[[ Records open ]]
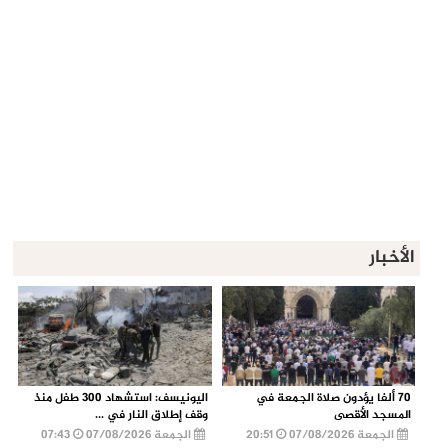
الأخبار
70 ألفا يؤدون صلاة الجمعة في
اليونيسف: استشهاد 300 طفل منذ
المسجد الأقصى
وقف إطلاق النار في ...
الجمعة 07/08/2026
20:51
الجمعة 07/08/2026
07:43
[[ Records closed ]]
→ Exercise instructions:
Please write out, exactly as they appear, only the lines from the one holding "اليونيسف: استشهاد 300 طفل منذ" through the end of the data.

→ Response below:
اليونيسف: استشهاد 300 طفل منذ
المسجد الأقصى
وقف إطلاق النار في ...
الجمعة 07/08/2026
20:51
الجمعة 07/08/2026
07:43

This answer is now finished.